Lez Eyzies-de-Tayac is one of the leading world centres of prehistory, the number of its archeological findings making it unique. It occupies a pleasant position surrounded by green-topped cliffs, at the confluence of the Beune and the Vézère. The first finds were made here during the 19th century and further research uncovered 15,000 year old human remains and stunning cave paintings, drawings and carvings.
Beynac is unique because its fortress was built beneath a rock overhang halfway up a cliff and houses the Musée National de Préhistoire. The river formed the dividing line between the French and English armies during the Hundred Years War, with the French holding the highly fortified feudal fortress on the cliff top at Beynac, and the English, the gloriously situated 12th century castle at Castelnaud directly opposite. The view from Beynac is well worth the climb up from the village.
Limeuil is one of the prettiest villages in France. It occupies a unique position on the confluence of the Dordogne and Vézère rivers and is a great spot for canoeing and swimming. As a prehistoric site, its rocky terraces overlooked the rivers making it an important defensive position. You can visit L’Eglise de Sainte-Catherine with its black virgin, the Chapelle Saint Martin which bears witness to the fact that Aquitaine was once under English rule and walk through the Marquisat gate which spans one of the narrow cobbled streets.
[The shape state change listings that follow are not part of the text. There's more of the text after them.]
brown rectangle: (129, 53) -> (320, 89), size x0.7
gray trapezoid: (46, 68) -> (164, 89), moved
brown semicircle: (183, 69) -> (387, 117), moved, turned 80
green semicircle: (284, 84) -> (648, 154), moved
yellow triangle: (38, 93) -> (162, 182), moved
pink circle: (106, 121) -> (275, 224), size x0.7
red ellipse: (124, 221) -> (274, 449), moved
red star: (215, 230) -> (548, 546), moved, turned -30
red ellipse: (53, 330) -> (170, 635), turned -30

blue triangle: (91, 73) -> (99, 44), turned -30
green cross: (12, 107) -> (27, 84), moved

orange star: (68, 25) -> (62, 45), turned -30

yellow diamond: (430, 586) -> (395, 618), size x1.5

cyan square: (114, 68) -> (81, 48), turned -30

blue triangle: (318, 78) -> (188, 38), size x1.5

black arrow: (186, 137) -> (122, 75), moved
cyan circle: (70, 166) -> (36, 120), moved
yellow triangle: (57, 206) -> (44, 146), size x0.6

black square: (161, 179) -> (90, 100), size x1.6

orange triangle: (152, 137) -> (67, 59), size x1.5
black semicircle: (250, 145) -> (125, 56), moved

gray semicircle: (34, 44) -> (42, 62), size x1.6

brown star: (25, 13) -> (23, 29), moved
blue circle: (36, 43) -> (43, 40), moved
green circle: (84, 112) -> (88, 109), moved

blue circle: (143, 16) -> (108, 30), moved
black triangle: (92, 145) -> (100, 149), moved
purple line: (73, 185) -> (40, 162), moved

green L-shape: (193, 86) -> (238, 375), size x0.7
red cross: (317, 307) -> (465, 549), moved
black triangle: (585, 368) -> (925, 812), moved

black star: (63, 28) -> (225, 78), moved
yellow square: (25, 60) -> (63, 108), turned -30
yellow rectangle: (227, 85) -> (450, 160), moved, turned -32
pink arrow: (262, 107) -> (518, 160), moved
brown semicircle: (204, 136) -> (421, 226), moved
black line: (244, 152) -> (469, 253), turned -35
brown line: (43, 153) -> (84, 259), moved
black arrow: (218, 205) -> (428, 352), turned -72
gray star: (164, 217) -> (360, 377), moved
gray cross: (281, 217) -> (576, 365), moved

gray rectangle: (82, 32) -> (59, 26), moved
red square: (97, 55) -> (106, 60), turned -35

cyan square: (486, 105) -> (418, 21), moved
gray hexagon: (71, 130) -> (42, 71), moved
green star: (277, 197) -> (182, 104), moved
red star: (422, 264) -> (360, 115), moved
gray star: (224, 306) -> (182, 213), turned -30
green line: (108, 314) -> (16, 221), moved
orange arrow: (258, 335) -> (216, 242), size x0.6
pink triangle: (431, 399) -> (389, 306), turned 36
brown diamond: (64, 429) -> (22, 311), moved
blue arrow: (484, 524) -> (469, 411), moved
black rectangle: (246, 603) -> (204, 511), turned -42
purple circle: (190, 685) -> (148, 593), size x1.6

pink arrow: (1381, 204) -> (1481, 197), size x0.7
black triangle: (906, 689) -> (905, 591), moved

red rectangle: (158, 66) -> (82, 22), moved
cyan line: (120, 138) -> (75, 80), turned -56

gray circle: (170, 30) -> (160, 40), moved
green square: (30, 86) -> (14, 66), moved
Rocamadour is a delightful village perched precariously on a limestone cliff. It is a shrine that tells a story of religious belief and human endeavour. Looking out over the gorge of the River Alzou, this city devoted to the Virgin Mary has remained for over nine hundred years a symbol of faith and hope.
There are numerous fascinating caves in the area:-
La Grotte de Font-de-Gaume is famous for its many multi-coloured paintings often superimposed on one another: all the drawings of horses, bison, mammoths, reindeer etc are of great artistic skill.
La Grotte de Lascaux II is a technological masterpiece: the wall relief of the original cave closed to the public due to disease caused by humidity has been reproduced in great detail and the paint colours have the same natural colourings as 17,000 years ago.
Les Grottes du Roc de Cazelle a cliff cave city is particularly good for younger children as it shows reconstructions of the life of prehistoric man in the actual places where
La Gouffre de Proumeyssac has been christened the “crystal cathedral” and is the largest cave area in Périgord.
La Gouffre de Padirac is a great chasm said to have been created by the Devil as he returned to Hell looking for souls on earth. A visit of the huge caves of stalagmites and stalactites is by boat and on foot.
The star of the Périgord is of course the Dordogne River itself. There are a number of places where you can hire a canoe for full days or half-days. One of the best and most popular stretches to paddle is from Carsac south-east of Sarlat to Les Milandes. This will take you past Domme perched high above a loop in the river and then to La Roque-Gageac, the prettiest riverside village on the Dordogne and almost built into the cliff. The river then carries you past Castelnaud and Beynac, both châteaux much more impressive from the water. There are plenty of places to stop for a drink or a picnic on route. You will then be met at a pre-arranged point and transported back to your starting point. The Dordogne river is good for swimming but is only easily accessible and safe in a few places. Canoes can also be hired on the quieter Vézère.